Pliskova dropped to 0-2 in major finals; she also was the runner-up at the 2016 U.S. Open.

“I was fighting very hard to make it difficult for her,” said Pliskova, a former No. 1 who got choked up during the trophy ceremony and lamented to the capacity Centre Court crowd: “I never cry. Never.”

Barty’s most significant wobble came in the second set. She led 3-1, gave that break back, then went ahead again and served for the victory at 6-5. But she sailed consecutive forehands long to get broken, then was shaky in the ensuing tiebreaker, ceding it with a double-fault.

But in the first Wimbledon women’s final to go three sets since 2012, Barty went up 3-0 in the decider and never relented. It also was the first since 1977 between two participants who never had been that far at the All England Club.

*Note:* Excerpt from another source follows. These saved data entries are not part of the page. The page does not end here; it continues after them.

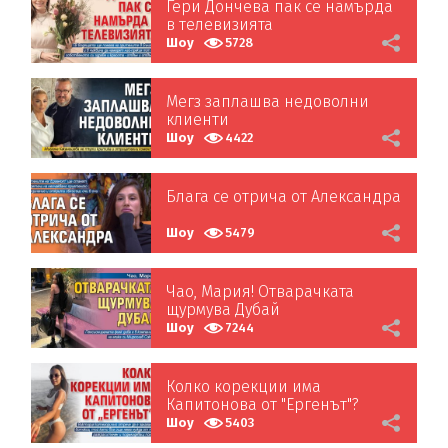
Гери Дончева пак се намърда
в телевизията
Шоу
5728
Мегз заплашва недоволни
клиенти
Шоу
4422
Блага се отрича от Александра
Шоу
5479
Чао, Мария! Отварачката
щурмува Дубай
Шоу
7244
Колко корекции има
Капитонова от "Ергенът"?
Шоу
5403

The match was played under a cloud-filled sky and, because of the threat of showers, Barty and Pliskova shared a warmup session under the closed roof at No. 1 Court earlier in the day, standing side-by-side.

They shared smiles and chatter during the coin toss before the final, but once things got serious, Barty didn’t mess around.

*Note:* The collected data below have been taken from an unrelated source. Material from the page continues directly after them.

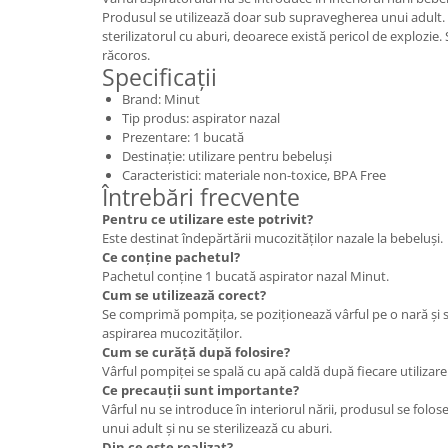
Produsul se utilizează doar sub supravegherea unui adult. 
sterilizatorul cu aburi, deoarece există pericol de explozie. 
răcoros.
Specificații
Brand: Minut
Tip produs: aspirator nazal
Prezentare: 1 bucată
Destinație: utilizare pentru bebeluși
Caracteristici: materiale non-toxice, BPA Free
Întrebări frecvente
Pentru ce utilizare este potrivit?
Este destinat îndepărtării mucozităților nazale la bebeluși.
Ce conține pachetul?
Pachetul conține 1 bucată aspirator nazal Minut.
Cum se utilizează corect?
Se comprimă pompița, se poziționează vârful pe o nară și
aspirarea mucozităților.
Cum se curăță după folosire?
Vârful pompiței se spală cu apă caldă după fiecare utilizare
Ce precauții sunt importante?
Vârful nu se introduce în interiorul nării, produsul se fol
unui adult și nu se sterilizează cu aburi.
Din ce este realizat?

Right from the get-go, there was not a hint of uneasiness or uncertainty. Her strokes were confident. Her demeanor, too. During the match-opening run that put her up 3-0, love-30 and, after Pliskova finally won a couple of points, 4-0 after 11 minutes, Barty showed off her varied skills.

She returned Pliskova’s speedy serves — the ones that produced a tournament-high 54 aces entering Saturday — without any trouble. She lobbed Pliskova, who at 6-foot-1 is 8 inches taller than the 5-foot-5 Barty. She hit winners with heavy topspin forehands and set up others with sliced backhands. She threw in an ace of her own, and even compiled more than Pliskova, 7-6.

The key stat probably was this: Barty won 22 of 31 points that lasted nine strokes or more.

As balls flew past Pliskova, and the murmuring in the full-capacity stands reached a crescendo — “Is she going to win a point?” — she watched with little more than a blank stare. She fiddled with her racket strings as if wanting to be anywhere else.

Pliskova’s coach, Sascha Bajin, who previously worked with Naomi Osaka and was Serena Williams’ hitting partner, observed the scene with arms crossed.

Pliskova finally got the measure of her strokes in the second set. That could have shaken Barty. Except here’s the thing: She speaks clearly about never letting anything get her too down, including the hip injury that knocked her out of the French Open last month and prevented her from her usual preparation for Wimbledon.

And so, with her typical grit, Barty managed to get back to the steadier version of herself down the stretch. When she got a second chance to serve it out, Barty didn’t flinch, even when she had to stare down a break point.

A missed backhand by Pliskova removed that threat, and Barty delivered a 108 mph ace. One last backhand miss from Pliskova ended it.

Barty crouched at the baseline and covered her face with her arm.

“I was really proud of myself,” said Barty, who climbed her way up the stands to hug her coach, Craig Tyzzer, and others, “the way I was able to reset and just keep going, just keep chipping away, at the start of that third set and hold my nerve there in the end.”